La contagiosité du virus a été revue à la hausse dans un récent article publié dans le journal Emerging of Infectious Disease. Une personne infectée pourrait en réalité contaminer quatre à neuf personnes.

Des modèles prédictifs avaient estimé le taux de contagiosité du virus SARS-CoV-2, « Ro », entre 2,2 et 2,7. Des scientifiques américains viennent de réévaluer ce Ro et arrivent à des résultats beaucoup plus préoccupants. Il se situerait entre 3,8 et 8,9. Dans le jargon classique, cela voudrait dire qu’une personne contagieuse va infecter en moyenne entre quatre et neuf personnes.

De nouveaux modèles mathématiques

Combinant plusieurs données et probabilités sur la dissémination du virus, ces chercheurs sont donc arrivés à cette conclusion. Comment ont-ils élaboré leurs modèles ? Pour le premier, ces scientifiques ont pris en compte la probabilité qu’une personne originaire de Wuhan voyage dans d’autres contrées, sans savoir qu’elle est infectée. Dans le second, les investigateurs américains ont pris en compte le nombre de détections quotidiennes supplémentaires de patients venant de Wuhan dans d’autres lieux.

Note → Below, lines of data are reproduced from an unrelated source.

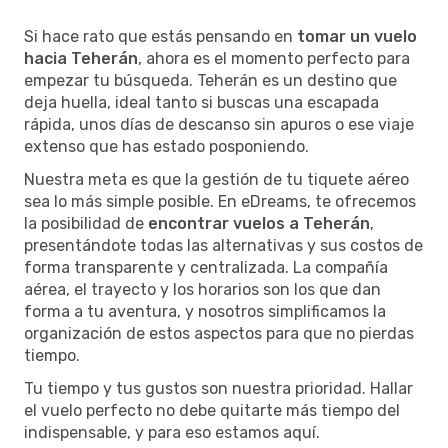
Si hace rato que estás pensando en
tomar un vuelo
hacia Teherán
, ahora es el momento perfecto para
empezar tu búsqueda. Teherán es un destino que
deja huella, ideal tanto si buscas una escapada
rápida, unos días de descanso sin apuros o ese viaje
extenso que has estado posponiendo.
Nuestra meta es que la gestión de tu tiquete aéreo
sea lo más simple posible. En eDreams, te ofrecemos
la posibilidad de
encontrar vuelos a Teherán
,
presentándote todas las alternativas y sus costos de
forma transparente y centralizada. La compañía
aérea, el trayecto y los horarios son los que dan
forma a tu aventura, y nosotros simplificamos la
organización de estos aspectos para que no pierdas
tiempo.
Tu tiempo y tus gustos son nuestra prioridad. Hallar
el vuelo perfecto no debe quitarte más tiempo del
indispensable, y para eso estamos aquí.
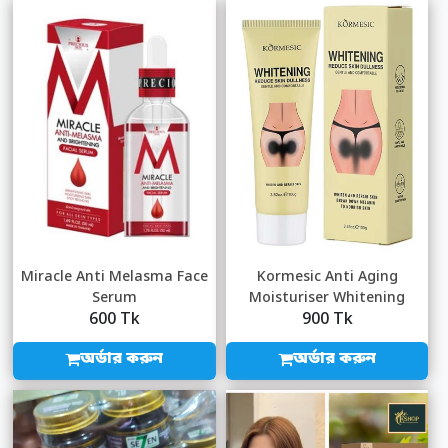
Miracle Anti Melasma Face
Kormesic Anti Aging
Serum
Moisturiser Whitening
600 Tk
900 Tk
Private Cream 100g...
অর্ডার করুন
অর্ডার করুন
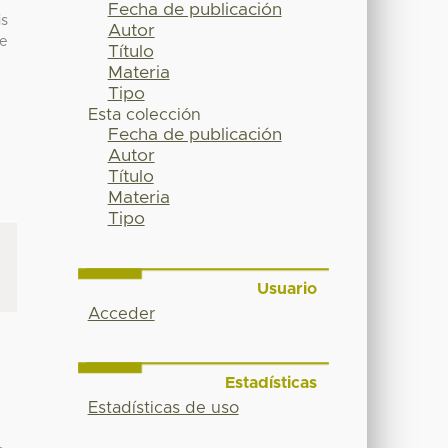
Fecha de publicación
is
Autor
de
Título
Materia
Tipo
Esta colección
Fecha de publicación
Autor
Título
Materia
Tipo
Usuario
Acceder
Estadísticas
Estadísticas de uso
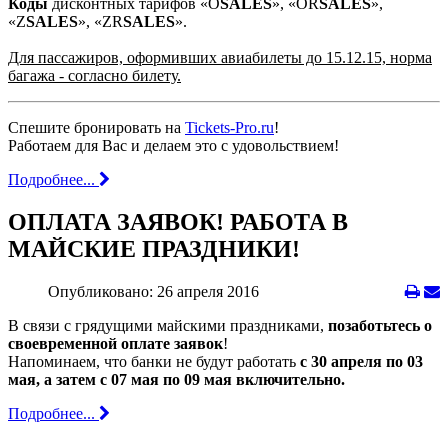
Коды
дисконтных тарифов «O
SALES
», «OR
SALES
»,
«Z
SALES
», «ZR
SALES
».
Для пассажиров, оформивших авиабилеты до 15.12.15, норма
багажа - согласно билету.
Спешите бронировать на
Tickets-Pro.ru
!
Работаем для Вас и делаем это с удовольствием!
Подробнее...
ОПЛАТА ЗАЯВОК! РАБОТА В
МАЙСКИЕ ПРАЗДНИКИ!
Опубликовано: 26 апреля 2016
В связи с грядущими майскими праздниками,
позаботьтесь о
своевременной оплате заявок
!
Напоминаем, что банки не будут работать
c 30 апреля по 03
мая, а затем с 07 мая по 09 мая включительно.
Подробнее...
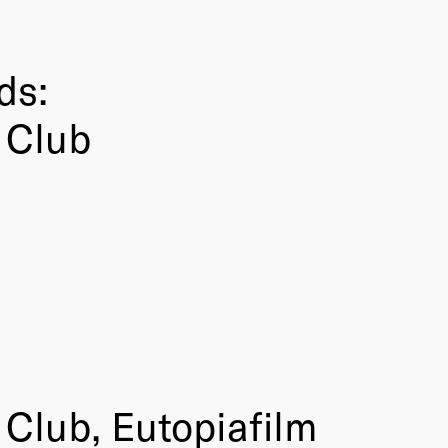
ds:
 Club
Club, Eutopiafilm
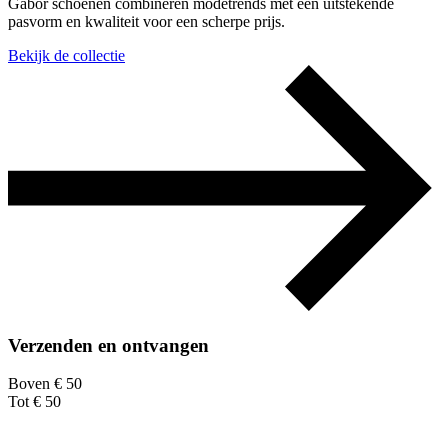
Gabor schoenen combineren modetrends met een uitstekende
pasvorm en kwaliteit voor een scherpe prijs.
Bekijk de collectie
Verzenden en ontvangen
Boven € 50
Tot € 50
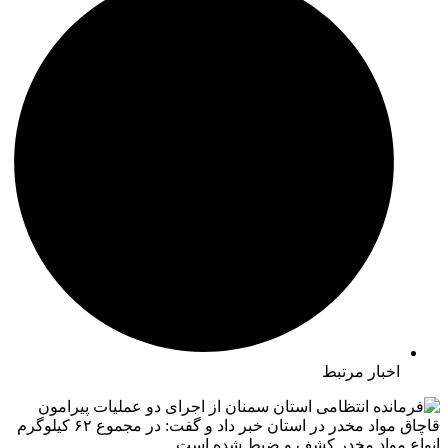
اخبار مرتبط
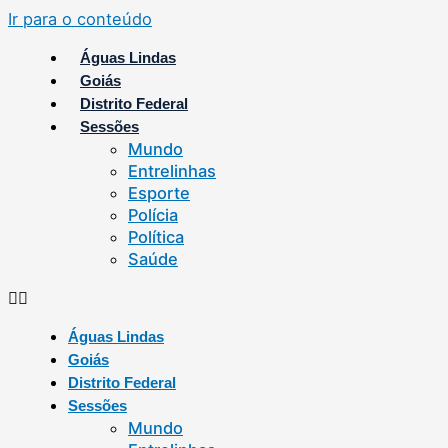
Ir para o conteúdo
Águas Lindas
Goiás
Distrito Federal
Sessões
Mundo
Entrelinhas
Esporte
Polícia
Política
Saúde
Águas Lindas
Goiás
Distrito Federal
Sessões
Mundo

Dans ces deux modèles, ils ont pu bénéficier de variables mieux connues désormais que les anciens modèles. Par exemple, dans leur calcul, le temps moyen entre la contraction de la maladie et l’apparition des premiers symptômes est de quatre jours. De même, le temps avant qu’une personne soit hospitalisée, si elle en a besoin après l’apparition des premiers symptômes, est en moyenne de six jours. Enfin, la contagiosité d’une personne peut durer longtemps (une à trois semaines) et cela a été pris en compte également même si les données demeurent incertaines à ce sujet. De fait, cela pousse les auteurs à être particulièrement méfiants concernant le début de l’épidémie, où l’intervalle de six jours en moyenne entre le début des symptômes et l’hospitalisation paraît trop court comparativement aux données réelles et à la dissémination mondiale du virus.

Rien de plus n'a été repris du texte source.